Since setting up her own architectural practice in 2009, the Madrid- and London-based Parreño has been busy designing buildings around the world, as well as teaching design at the MIT School of Architecture + Planning in Cambridge, Massachusetts. Here, we catch up with Parreño...
Wallpaper*: Can you tell us about your installation?
Cristina Parreño: The installation is an attempt to capture movement in a still construction. The project pays homage to Étienne-Jules Marey’s 1882 chronophotographic gun. It could take 12 consecutive frames a second and record the frames on the same picture, which allowed Marey to conduct studies of the movement of living beings and abstract forms. The installation envisions the reconstruction of those images back to reality, the idea being that the movement of an element is represented by the repetition of that same object in different positions. A series of lines constructed by translucent tubes play with light and space to produce the illusion of movement around the Lexus IS.

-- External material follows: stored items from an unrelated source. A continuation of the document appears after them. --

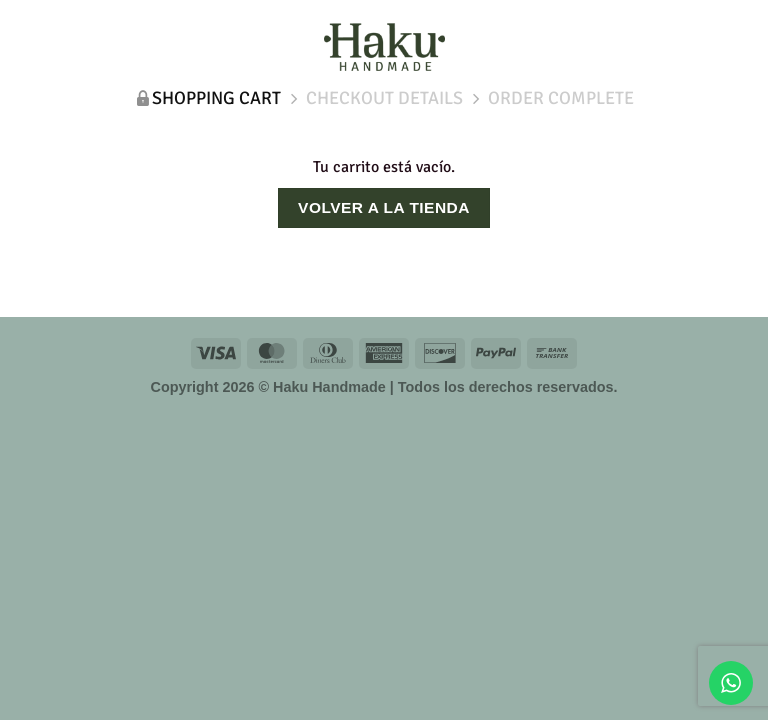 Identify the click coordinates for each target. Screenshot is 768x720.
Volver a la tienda (384, 207)
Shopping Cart (216, 98)
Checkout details (384, 98)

W*: Is there a correlation between car design and building design?
CP: The car industry has always attracted the interest of architects. During the modernist movement, in particular, architects glorified motor vehicles for their functional beauty and modern manufacturing processes. The building industry, which is primarily ‘customised’, started to be thought of in terms of ‘mass production’, a concept that belonged to the car industry and which was espoused by Le Corbusier. There are important correlations between car and building design in that both have to deal with issues of technology, function, structure, efficiency and aesthetics. However, the car industry has been able to adapt faster to the advances of technology because of its relation to mass-market economies. The building industry should learn how to integrate design and technology from the car industry.
W*: What elements of the Lexus ‘amazing control’ concept did you find inspiring?
CP: Power and efficiency in perfect balance speaks about strength and precision, about structure and equilibrium. Those are very architectural ideas that suggest the possibility that structure and performance are integrated.